In der Einkommensteuer eröffnet die Liebhaberei jedoch sogar eine kleine Steuersparmöglichkeit: Da es sich nicht um einen Gewerbebetrieb handelt, sind die Anschaffungskosten keine Betriebsausgaben, sondern private Aufwendungen. Deshalb können die Kostenanteile für Arbeitsleistungen bei der Montage und Installation in der privaten Steuererklärung geltend gemacht werden (§ 35a Abs. 3 EStG), indem 20 Prozent dieser Kosten von der Steuerlast abgezogen werden. Das geht bis zu einem jährlichen Höchstbetrag von 1200 Euro pro Haushalt für Handwerkerleistungen.

„Photovoltaik ohne Finanzamt 2.0“

In der Umsatzsteuer gab es bisher schon für die meisten privaten Photovoltaik-Betreiber die Möglichkeit, durch Wahl der Kleinunternehmerregelung die Umsatzsteuerpflicht zu vermeiden. Mit der Vereinfachungsregelung im BMF-Schreiben gibt es nun erstmals eine Wahlmöglichkeit zur Liebhaberei in der Einkommensteuer. Beides zusammen eröffnet vielen privaten Betreibern den Weg zur Photovoltaik-Anlage ohne Steuerbürokratie.

Um das steuerfreie Glück perfekt zu machen, braucht es noch einen Kniff in der Kommunikation mit dem Finanzamt. Damit nämlich trotz Kleinunternehmerreglung gar keine Steuer­erklärungen mehr abgegeben werden müssen, ist es notwendig, dass im EDV-System des Finanzamts unter der Steuernummer zwei Häkchen nicht gesetzt werden: Bitten Sie Ihren Sachbearbeiter, „das U- und das G-Signal NICHT zu setzen“, damit Ihre Photovoltaik-Anlage nicht als Gewerbebetrieb erfasst wird.
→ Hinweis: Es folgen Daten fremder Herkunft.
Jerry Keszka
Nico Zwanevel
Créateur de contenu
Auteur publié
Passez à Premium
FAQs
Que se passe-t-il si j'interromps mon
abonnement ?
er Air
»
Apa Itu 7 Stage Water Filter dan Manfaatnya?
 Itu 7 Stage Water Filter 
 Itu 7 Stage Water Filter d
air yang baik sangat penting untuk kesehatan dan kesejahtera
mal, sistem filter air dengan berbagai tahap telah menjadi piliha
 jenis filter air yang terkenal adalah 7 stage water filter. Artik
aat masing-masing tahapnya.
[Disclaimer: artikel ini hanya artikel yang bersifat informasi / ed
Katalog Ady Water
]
Der Nürnberger Steuerberater Markus Sprenger empfiehlt mit Blick auf das BMF-Schreiben von einem „Antrag zur Nichtveranlagung“ zu sprechen, um den Sinn und Zweck der Regelung steuerrechtlich klar einzuordnen. Er hat damit in der Kommunikation mit Finanzämtern bisher gute Erfahrungen gemacht.
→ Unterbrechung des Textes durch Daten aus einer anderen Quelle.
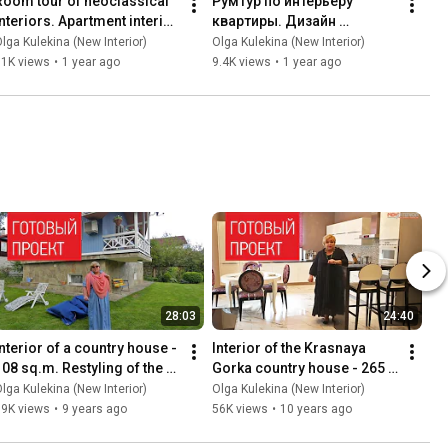
Room tour of neoclassical 
Румтур по интерьеру 
interiors. Apartment interior 
квартиры. Дизайн 
overview in the Sobranie 
интерьера квартиры для 
lga Kulekina (New Interior)
Olga Kulekina (New Interior)
residential comp...
клиентов из Челябинска. 
11K views
•
1 year ago
9.4K views
•
1 year ago
ЖК Граф Орлов
28:03
24:40
Interior of a country house - 
Interior of the Krasnaya 
108 sq.m. Restyling of the 
Gorka country house - 265 
roject. Author's interior 
sq.m. Country house 
lga Kulekina (New Interior)
Olga Kulekina (New Interior)
design of a c...
interior overview. 
89K views
•
9 years ago
56K views
•
10 years ago
RoomTour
Dies lässt sich so umsetzen für Privatpersonen, bei denen außer der Photovoltaik-Anlage keine weiteren Einkünfte aus selbstständiger oder gewerblicher Tätigkeit vorliegen, denn die Steuerpflichtigen müssen sich ohnehin melden, wenn sich die Verhältnisse diesbezüglich ändern.

Es wäre sinnvoll, wenn die Finanzverwaltung diese Vorgehensweise bei kleinen Photovoltaik-Anlagen den Finanzämtern grundsätzlich empfehlen würde, ganz im Sinne der aktuellen Regelung, um sinnlose Bürokratie zu vermeiden, unnötige Kosten bei Finanzbehörden und Photovoltaik-Betreibern zu sparen und die Angst vor dem Finanzamt als Hürde bei der Anschaffung privater Photovoltaik-Anlagen zu reduzieren.